<!--
.. title: Hassett, chapter 5: Commonly-used discrete distributions.
.. date: 2025-06-26 16:45 UTC-05:00
.. description: notes on Hassett and Stewart, chapter 5
.. type: text
.. has_math: true
-->

{{% hassett_navigation %}}

[TOC]

# 5.1 The binomial distribution (113)

A binomial random variable $X$ is the number of successes in an
experiment where
1. there are $n$ in dependent trials,
2. each of which has the same probability $P(\text{success})=p$ and
   $P(\text{failure})=q=1-p$, and
3. each trial is independent of the others.
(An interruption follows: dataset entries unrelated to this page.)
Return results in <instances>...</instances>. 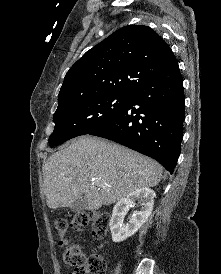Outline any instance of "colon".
Wrapping results in <instances>:
<instances>
[{
	"mask_svg": "<svg viewBox=\"0 0 221 274\" xmlns=\"http://www.w3.org/2000/svg\"><path fill=\"white\" fill-rule=\"evenodd\" d=\"M70 225L77 231H82L91 225L92 234L96 238H103L109 228V215L105 212H75L70 221ZM69 223L63 219L55 222L56 230L59 233V244L64 247L63 260L74 268L72 274H106V263L98 255L85 258L82 248L77 244H69L65 234Z\"/></svg>",
	"mask_w": 221,
	"mask_h": 274,
	"instance_id": "5ec220e1",
	"label": "colon"
}]
</instances>
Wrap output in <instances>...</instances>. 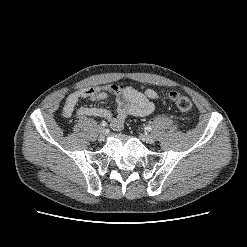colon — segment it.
<instances>
[{"mask_svg":"<svg viewBox=\"0 0 247 247\" xmlns=\"http://www.w3.org/2000/svg\"><path fill=\"white\" fill-rule=\"evenodd\" d=\"M170 101L182 112H190L192 110L191 100L175 91H171L168 94Z\"/></svg>","mask_w":247,"mask_h":247,"instance_id":"obj_1","label":"colon"}]
</instances>
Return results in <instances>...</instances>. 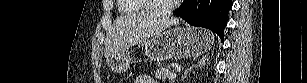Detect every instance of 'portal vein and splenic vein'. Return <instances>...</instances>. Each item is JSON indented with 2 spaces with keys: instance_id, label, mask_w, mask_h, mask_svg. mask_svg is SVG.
I'll list each match as a JSON object with an SVG mask.
<instances>
[{
  "instance_id": "18ae733b",
  "label": "portal vein and splenic vein",
  "mask_w": 307,
  "mask_h": 83,
  "mask_svg": "<svg viewBox=\"0 0 307 83\" xmlns=\"http://www.w3.org/2000/svg\"><path fill=\"white\" fill-rule=\"evenodd\" d=\"M168 78L170 80L175 79L176 78V73H171Z\"/></svg>"
}]
</instances>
Coin flip, guess on an exam, etc.

The probability of $s$ successes should be
$$
P(X=s) = {n\choose s}p^s q^{n-s}
$$

This gives expected mean and variance
$$
\begin{aligned}
E(X) &= np \\\\
V(X) &= npq = np(1-p) \\\\
\end{aligned}
$$

I'd like to briefly prove these, and to see what functions are
available on my calculator and in `scipy.stats`.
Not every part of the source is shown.